Tuesday, 30 de April de 2024 ISSN 1519-7670 - Ano 24 - nº 1285

Suzana Singer

“Às vezes, um erro é somente um erro. Não há conspiração, má vontade nem segundas intenções. Parece difícil acreditar, mas foi isso que aconteceu na edição da última pesquisa eleitoral do Datafolha.

No domingo, o jornal informou que, em um cenário sem a candidatura de Marina Silva, a maior parte dos seus votos iria para a presidente Dilma Rousseff. Dois dias depois, a correção: Eduardo Campos, e não Dilma, herda a fatia mais gorda dos eleitores da ex-senadora.

Foi um tremendo erro, que suscitou todo tipo de crítica e dúvida. ‘Nunca imaginei um engano de interpretação dessa magnitude de um instituto de pesquisa, o que me leva a crer num viés político. Sempre achei a Folha mais inclinada ao petismo’, escreveu o empresário Renato Scala, 45.

O professor de geologia da USP Teodoro Isnard Ribeiro de Almeida, 59, disse que respeita tecnicamente o Datafolha, ‘daí interpretar a releitura da pesquisa [o erramos] como política’.

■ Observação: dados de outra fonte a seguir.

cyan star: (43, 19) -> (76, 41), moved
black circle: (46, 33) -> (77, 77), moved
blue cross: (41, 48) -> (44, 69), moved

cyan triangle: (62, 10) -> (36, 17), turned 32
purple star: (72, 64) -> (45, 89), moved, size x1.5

O jornal publicou a correção com visibilidade, inclusive na Primeira Página, como determina o ‘Manual da Redação’ em casos de ‘gravidade excepcional’.

Só que explicou mal o que aconteceu. É importante deixar claro, para o bem da reputação do Datafolha, que não foi um erro do instituto, mas da Redação. ‘O engano foi provocado por uma leitura apressada de um gráfico preparado pelo Datafolha a partir de cruzamentos que não estavam no relatório principal’, explica a editoria Poder.

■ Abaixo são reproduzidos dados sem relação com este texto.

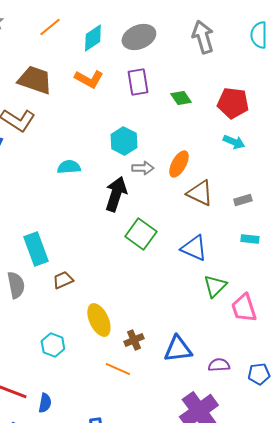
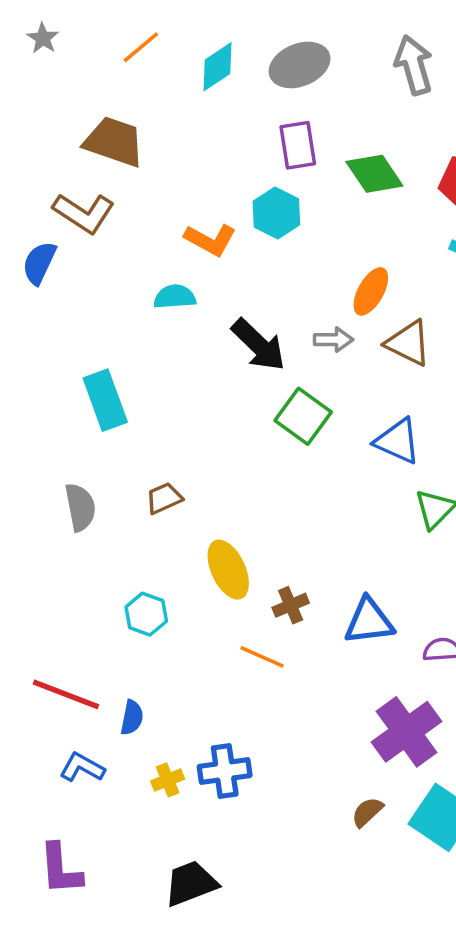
orange L-shape: (89, 79) -> (210, 240), moved
green diamond: (181, 98) -> (374, 174), size x1.5
cyan hexagon: (124, 141) -> (276, 213), moved
gray arrow: (143, 168) -> (333, 340), moved
black arrow: (116, 194) -> (259, 345), turned 116
cyan rectangle: (36, 249) -> (105, 400), moved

O Datafolha é uma das unidades de negócios do Grupo Folha, não é parte da Redação. O jornal é um dos clientes do instituto, que faz pesquisas de mercado para agências de publicidade, empresas, ONGs etc.

Na época de eleição, Datafolha e Redação combinam o cronograma dos levantamentos e discutem os itens do questionário. O instituto não faz pesquisa de intenção de voto para partidos políticos nem para candidatos, apenas para a Folha e outras empresas de comunicação.

É indiscutível o peso das pesquisas eleitorais. O erro na edição do primeiro levantamento feito depois do lance mais surpreendente da corrida eleitoral –a aliança Marina-Campos– é o ingrediente perfeito para quem não acredita em imprensa apartidária.

Os céticos precisam levar em conta, entretanto, que erros acontecem. Inclusive alguns lamentáveis, como esse último da Folha.

No escuro e a seco

A Folha acusou a presidente Dilma de entregar casas sem água nem luz no interior da Bahia. O jornal mostrou, na quarta-feira, que parte das moradias inauguradas em Vitória da Conquista, no programa Minha Casa Minha Vida, estavam no escuro e a seco. Os moradores usavam velas à noite e enchiam baldes nas casas dos vizinhos.

Bastava ler o ‘outro lado’ para concluir que a acusação não fazia sentido. O Ministério das Cidades explicou que as casas foram entregues com instalações elétricas e hidráulicas e que cabia ao beneficiário do programa pedir a ligação dos serviços às empresas de distribuição do Estado.

Acontece o mesmo com quem compra um imóvel sem ajuda federal: é a pessoa que, depois de receber as chaves, aciona o fornecimento de água, luz, gás, telefone.

Os casos relatados indicavam que nem havia um problema exagerado de demora na entrega desses serviços. Apenas uma dona de casa esperava a instalação de luz havia oito dias, três a mais que o prazo dado pela companhia elétrica.

Diante das explicações dadas pelo governo e pelas concessionárias de serviços estaduais, o jornal deveria ter derrubado a reportagem. Não adianta registrar burocraticamente o ‘outro lado’, como prega o ‘Manual da Redação’, mas insistir numa acusação vazia.

A Redação não concorda. ‘A informação de que as casas foram entregues sem água nem luz é relevante por mostrar a pressa com que o governo tem organizado essas inaugurações, por motivos obviamente eleitorais. O objetivo da reportagem era mostrar isso e não culpar a presidente pela falta de água e luz’, diz a editoria Poder.

Se era assim, por que o título dizia ‘Dilma multiplica viagens e entrega casas sem água e luz’? Em plena campanha (alguém duvida que já começou?), é preciso ser mais rigoroso com as denúncias envolvendo qualquer um dos candidatos. Do contrário, o jornal estará apenas fornecendo matéria-prima para os programas eleitorais de 2014.”